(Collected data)
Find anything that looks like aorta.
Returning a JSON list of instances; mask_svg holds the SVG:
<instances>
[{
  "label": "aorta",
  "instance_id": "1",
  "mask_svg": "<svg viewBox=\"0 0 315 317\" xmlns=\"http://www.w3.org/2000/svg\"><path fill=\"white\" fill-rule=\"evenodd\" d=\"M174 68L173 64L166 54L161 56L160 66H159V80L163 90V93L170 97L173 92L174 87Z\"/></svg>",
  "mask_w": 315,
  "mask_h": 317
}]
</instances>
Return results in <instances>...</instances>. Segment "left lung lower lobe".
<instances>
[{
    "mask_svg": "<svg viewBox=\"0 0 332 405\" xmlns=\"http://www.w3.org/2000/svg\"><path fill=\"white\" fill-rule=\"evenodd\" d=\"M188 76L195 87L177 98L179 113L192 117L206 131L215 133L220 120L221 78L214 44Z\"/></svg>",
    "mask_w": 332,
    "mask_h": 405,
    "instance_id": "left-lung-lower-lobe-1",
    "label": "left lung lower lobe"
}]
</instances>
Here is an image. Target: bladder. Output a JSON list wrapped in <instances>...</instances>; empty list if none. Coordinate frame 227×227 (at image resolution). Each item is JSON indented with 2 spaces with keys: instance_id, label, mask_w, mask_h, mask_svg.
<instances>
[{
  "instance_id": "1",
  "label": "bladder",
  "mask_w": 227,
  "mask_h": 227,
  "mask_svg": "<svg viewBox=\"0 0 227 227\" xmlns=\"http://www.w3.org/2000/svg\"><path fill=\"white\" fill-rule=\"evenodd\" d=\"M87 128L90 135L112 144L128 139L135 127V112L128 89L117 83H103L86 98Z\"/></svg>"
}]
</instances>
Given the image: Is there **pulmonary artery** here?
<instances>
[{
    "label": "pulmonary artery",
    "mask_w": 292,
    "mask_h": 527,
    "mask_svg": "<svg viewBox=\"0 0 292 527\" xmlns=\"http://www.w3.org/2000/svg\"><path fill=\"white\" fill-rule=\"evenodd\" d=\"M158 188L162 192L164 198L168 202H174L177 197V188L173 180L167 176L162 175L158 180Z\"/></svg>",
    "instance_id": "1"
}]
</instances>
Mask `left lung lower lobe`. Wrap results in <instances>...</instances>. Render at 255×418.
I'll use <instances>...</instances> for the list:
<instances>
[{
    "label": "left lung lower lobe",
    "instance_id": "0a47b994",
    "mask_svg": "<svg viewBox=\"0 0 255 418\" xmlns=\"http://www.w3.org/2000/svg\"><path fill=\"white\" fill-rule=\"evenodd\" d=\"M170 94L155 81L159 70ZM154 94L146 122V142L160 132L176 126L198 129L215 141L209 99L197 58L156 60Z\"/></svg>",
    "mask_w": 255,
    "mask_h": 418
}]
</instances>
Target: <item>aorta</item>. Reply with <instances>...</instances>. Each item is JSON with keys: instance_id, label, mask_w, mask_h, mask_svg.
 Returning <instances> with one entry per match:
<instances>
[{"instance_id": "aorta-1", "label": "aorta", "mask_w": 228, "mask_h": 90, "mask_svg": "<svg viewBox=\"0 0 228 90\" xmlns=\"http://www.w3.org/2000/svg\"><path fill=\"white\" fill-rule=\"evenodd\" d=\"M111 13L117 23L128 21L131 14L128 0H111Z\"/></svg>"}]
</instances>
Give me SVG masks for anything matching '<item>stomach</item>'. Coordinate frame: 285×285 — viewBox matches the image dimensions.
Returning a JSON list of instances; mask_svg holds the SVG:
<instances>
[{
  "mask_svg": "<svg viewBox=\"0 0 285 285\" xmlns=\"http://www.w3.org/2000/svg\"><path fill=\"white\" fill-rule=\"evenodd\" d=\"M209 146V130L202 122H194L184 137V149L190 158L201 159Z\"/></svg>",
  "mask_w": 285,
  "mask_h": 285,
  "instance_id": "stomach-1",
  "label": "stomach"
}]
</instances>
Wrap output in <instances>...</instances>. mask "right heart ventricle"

— What you need to do —
Please copy out every line shown above, exactly.

— Response area —
Find anything that looks like aorta.
Returning a JSON list of instances; mask_svg holds the SVG:
<instances>
[{
  "label": "aorta",
  "instance_id": "1",
  "mask_svg": "<svg viewBox=\"0 0 315 317\" xmlns=\"http://www.w3.org/2000/svg\"><path fill=\"white\" fill-rule=\"evenodd\" d=\"M174 68L173 64L166 54L161 56L160 66H159V80L163 90V93L170 97L173 92L174 87Z\"/></svg>",
  "mask_w": 315,
  "mask_h": 317
}]
</instances>
Return results in <instances>...</instances>. Segment "left lung lower lobe".
<instances>
[{
    "mask_svg": "<svg viewBox=\"0 0 332 405\" xmlns=\"http://www.w3.org/2000/svg\"><path fill=\"white\" fill-rule=\"evenodd\" d=\"M188 76L195 87L177 98L179 113L192 117L206 131L215 133L220 120L221 78L214 44Z\"/></svg>",
    "mask_w": 332,
    "mask_h": 405,
    "instance_id": "left-lung-lower-lobe-1",
    "label": "left lung lower lobe"
}]
</instances>
Here is an image. Target: bladder. Output a JSON list wrapped in <instances>...</instances>; empty list if none. Coordinate frame 227×227 (at image resolution). Each item is JSON indented with 2 spaces with keys: instance_id, label, mask_w, mask_h, mask_svg.
<instances>
[{
  "instance_id": "1",
  "label": "bladder",
  "mask_w": 227,
  "mask_h": 227,
  "mask_svg": "<svg viewBox=\"0 0 227 227\" xmlns=\"http://www.w3.org/2000/svg\"><path fill=\"white\" fill-rule=\"evenodd\" d=\"M87 128L90 135L112 144L128 139L135 127V112L128 89L117 83H103L86 98Z\"/></svg>"
}]
</instances>
Given the image: Is there **pulmonary artery** here?
<instances>
[{
    "label": "pulmonary artery",
    "mask_w": 292,
    "mask_h": 527,
    "mask_svg": "<svg viewBox=\"0 0 292 527\" xmlns=\"http://www.w3.org/2000/svg\"><path fill=\"white\" fill-rule=\"evenodd\" d=\"M158 188L162 192L164 198L168 202H174L177 197V188L173 180L167 176L162 175L158 180Z\"/></svg>",
    "instance_id": "1"
}]
</instances>
Mask `left lung lower lobe`. Wrap results in <instances>...</instances>. Render at 255×418.
I'll use <instances>...</instances> for the list:
<instances>
[{
    "label": "left lung lower lobe",
    "instance_id": "0a47b994",
    "mask_svg": "<svg viewBox=\"0 0 255 418\" xmlns=\"http://www.w3.org/2000/svg\"><path fill=\"white\" fill-rule=\"evenodd\" d=\"M170 94L155 81L159 70ZM154 94L146 122V142L160 132L176 126L198 129L215 141L209 99L197 58L156 60Z\"/></svg>",
    "mask_w": 255,
    "mask_h": 418
}]
</instances>
Target: <item>aorta</item>. Reply with <instances>...</instances>. Each item is JSON with keys: instance_id, label, mask_w, mask_h, mask_svg.
 Returning <instances> with one entry per match:
<instances>
[{"instance_id": "aorta-1", "label": "aorta", "mask_w": 228, "mask_h": 90, "mask_svg": "<svg viewBox=\"0 0 228 90\" xmlns=\"http://www.w3.org/2000/svg\"><path fill=\"white\" fill-rule=\"evenodd\" d=\"M111 13L117 23L128 21L131 14L128 0H111Z\"/></svg>"}]
</instances>
Give me SVG masks for anything matching '<item>stomach</item>'. Coordinate frame: 285×285 — viewBox matches the image dimensions.
Returning a JSON list of instances; mask_svg holds the SVG:
<instances>
[{
  "mask_svg": "<svg viewBox=\"0 0 285 285\" xmlns=\"http://www.w3.org/2000/svg\"><path fill=\"white\" fill-rule=\"evenodd\" d=\"M209 146V130L202 122H194L184 137V149L190 158L201 159Z\"/></svg>",
  "mask_w": 285,
  "mask_h": 285,
  "instance_id": "stomach-1",
  "label": "stomach"
}]
</instances>
Wrap output in <instances>...</instances>. mask "right heart ventricle"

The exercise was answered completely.